I really violently oppose this characterization of ML as "just" curve fitting, as if curve fitting is some simple solved problem. It seems like there is a ignorance about issues relating to model selection, which is an essential part of curve fitting. What complexity of model does the data support? Can you keep a distribution over structures that allows uncertain parts of the model to be interrogated? These are the parts of the fitting equation that allow something like "experiments" to be automatically generated as part of the curve fitting.
Not the same kind of experiment. An experiment in the scientific sense tweaks the process that generates the data, not the interpretation of the data. There is an inspiration / hypothesis creation step between old data and new experiment.

Main differences: A hypothesis is sorta kinda like your model's coefficients, but more generally applicable. And you have no feedback loop between model coefficients and input data.

So yeah, you are doing very sophisticated curve fitting. It is useful alright, it's just not very much like science.

No, it's the same. It is just about having access to control variables.
What Chomsky is saying is that the control variables don't exist until you create them because the most telling things don't happen until you have a specific hypothesis and make them happen to test the hypothesis.
I disagree. What he is saying is that there is a special rule for languages that he doesn't think you would get at without an enormous amount of data. So a passive learning algorithm wouldn't uncover this structure in a reasonable amount of time or data (I guess it is poor sample efficiency he is worried about). A learning algorithm that has a distribution over it's own internal model of language would be able to ask questions that minimize the uncertainty of the model.
But what you describe is still curve fitting. I say this in spite of some expertise in ML myself.
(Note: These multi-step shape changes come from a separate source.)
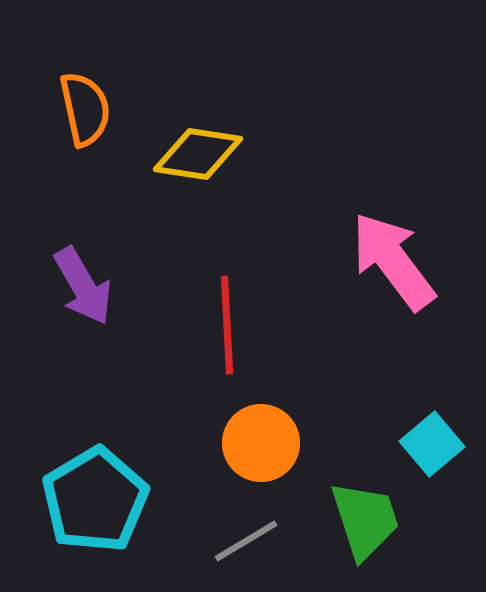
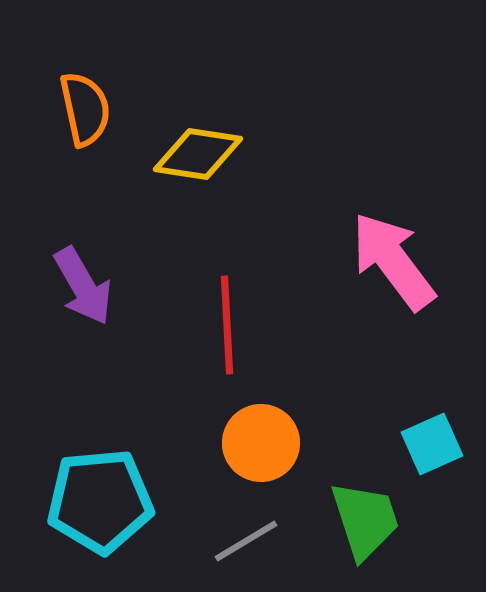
cyan square: rotated 16 degrees clockwise
cyan pentagon: moved 5 px right, 1 px down; rotated 26 degrees clockwise
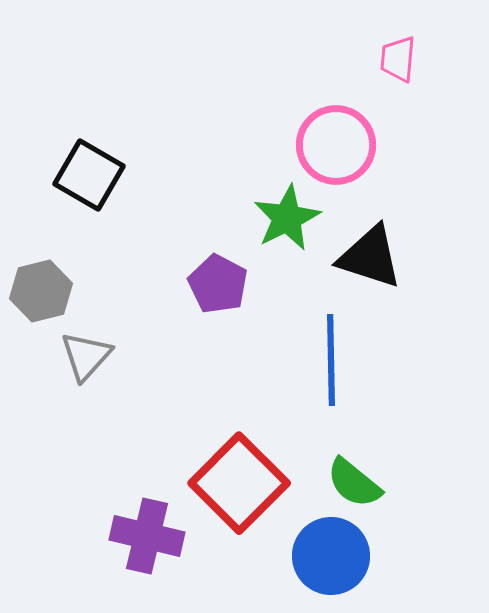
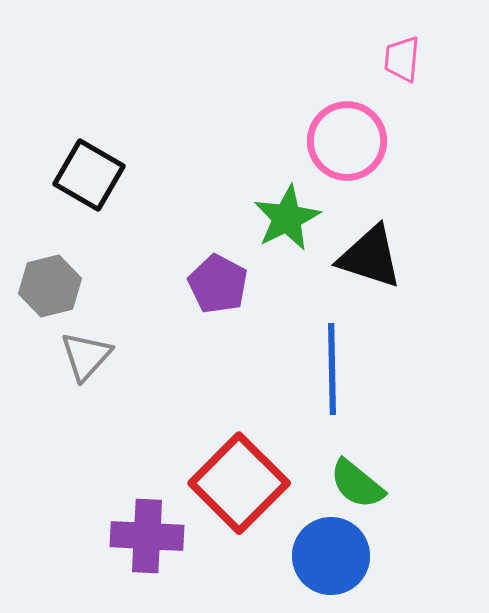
pink trapezoid: moved 4 px right
pink circle: moved 11 px right, 4 px up
gray hexagon: moved 9 px right, 5 px up
blue line: moved 1 px right, 9 px down
green semicircle: moved 3 px right, 1 px down
purple cross: rotated 10 degrees counterclockwise
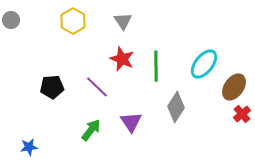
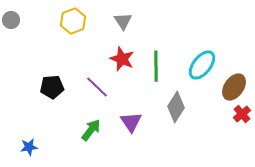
yellow hexagon: rotated 10 degrees clockwise
cyan ellipse: moved 2 px left, 1 px down
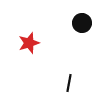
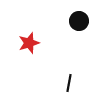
black circle: moved 3 px left, 2 px up
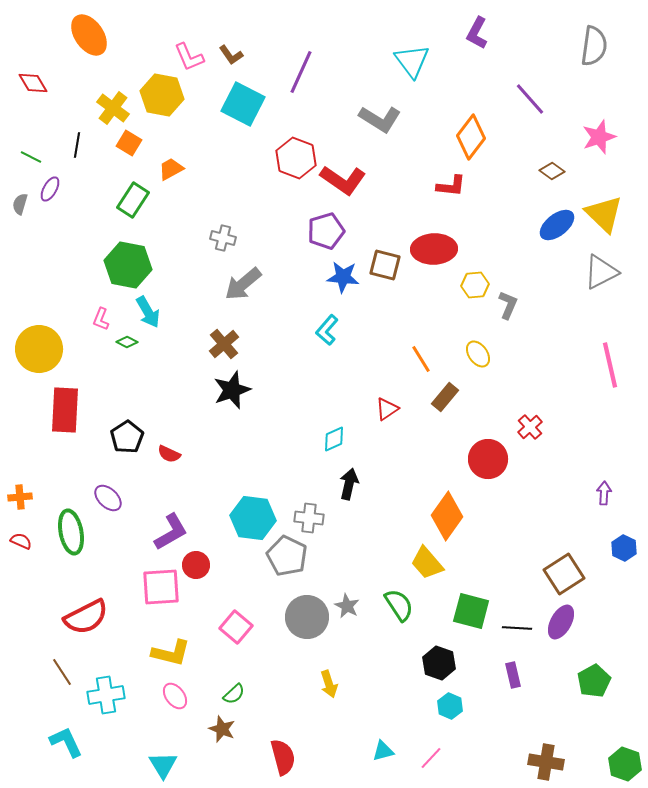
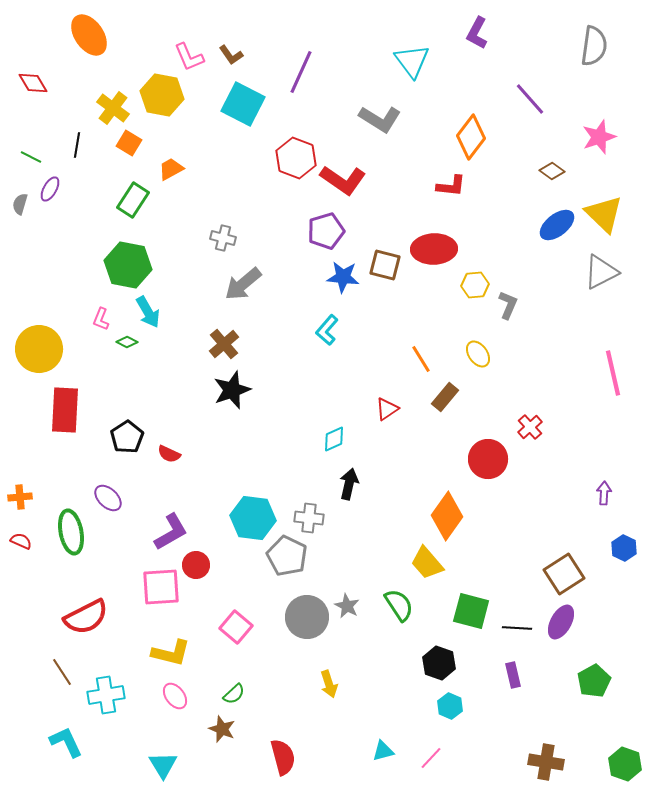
pink line at (610, 365): moved 3 px right, 8 px down
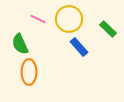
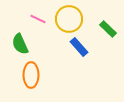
orange ellipse: moved 2 px right, 3 px down
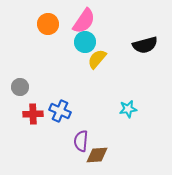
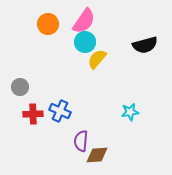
cyan star: moved 2 px right, 3 px down
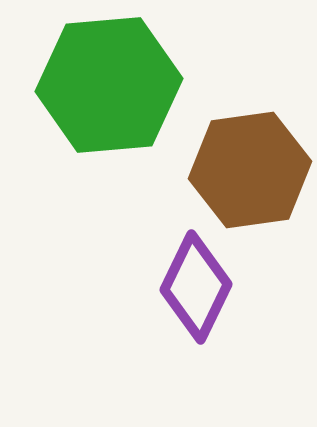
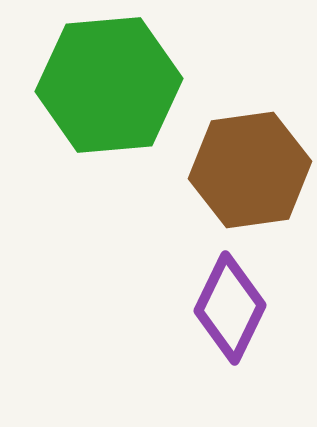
purple diamond: moved 34 px right, 21 px down
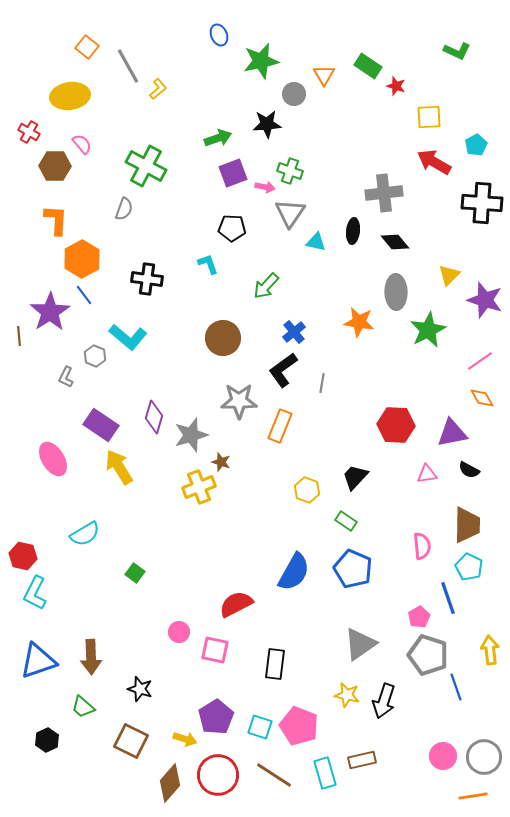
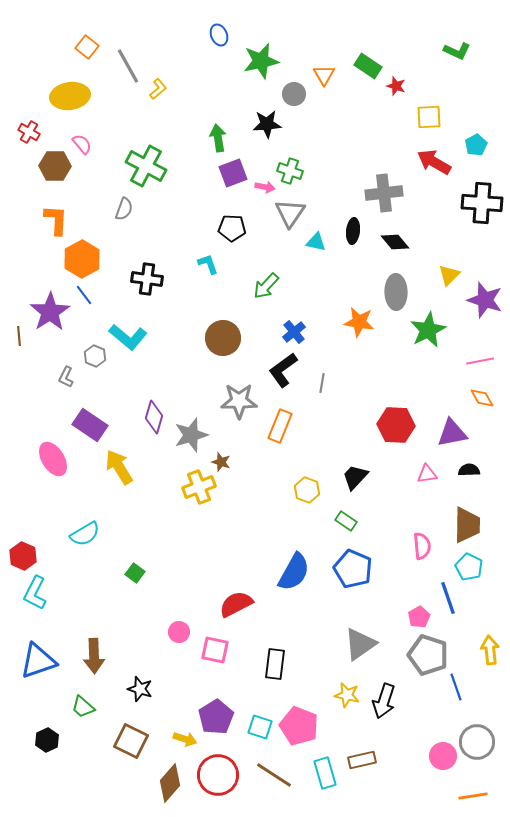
green arrow at (218, 138): rotated 80 degrees counterclockwise
pink line at (480, 361): rotated 24 degrees clockwise
purple rectangle at (101, 425): moved 11 px left
black semicircle at (469, 470): rotated 150 degrees clockwise
red hexagon at (23, 556): rotated 12 degrees clockwise
brown arrow at (91, 657): moved 3 px right, 1 px up
gray circle at (484, 757): moved 7 px left, 15 px up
There are some parts of ML that are not fall in the curve fitting family but they are still a small part, for example Markov logic network, some parts of reinforcement learning.
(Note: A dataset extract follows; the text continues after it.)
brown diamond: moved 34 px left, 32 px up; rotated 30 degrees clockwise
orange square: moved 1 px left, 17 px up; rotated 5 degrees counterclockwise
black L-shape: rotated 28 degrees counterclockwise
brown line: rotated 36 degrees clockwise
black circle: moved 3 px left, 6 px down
What you are saying is curve fitting with good predictive ability is not trivial, and that is indeed true.

Markov Logic Networks are still about finding coefficients for a probability distribution over some process. My opinion is that there is only curve fitting. There is data and a minimum complexity model that can reproduce the data with minimum error. So do you really believe that there are physical processes where this approach will fail?
There is more to Markov Logic than estimating parameters. That's the "unification" part of the Markov logic, the analogue of https://en.wikipedia.org/wiki/Unification_(computer_science)
> Galileo

Nobody is interested in having a machine discover the theory behind parabolic trajectories. That was solved science 400 years ago.

What is interesting, is having a machine that can estimate a parabolic trajectory, not deductively, but inductively, based only on visual observation, for a variety of different shaped and sized objects. The way a human does.

Galileo was a great scientist, and discovered many natural laws relating to motion, but that wouldn’t have made him a great dodgeball player.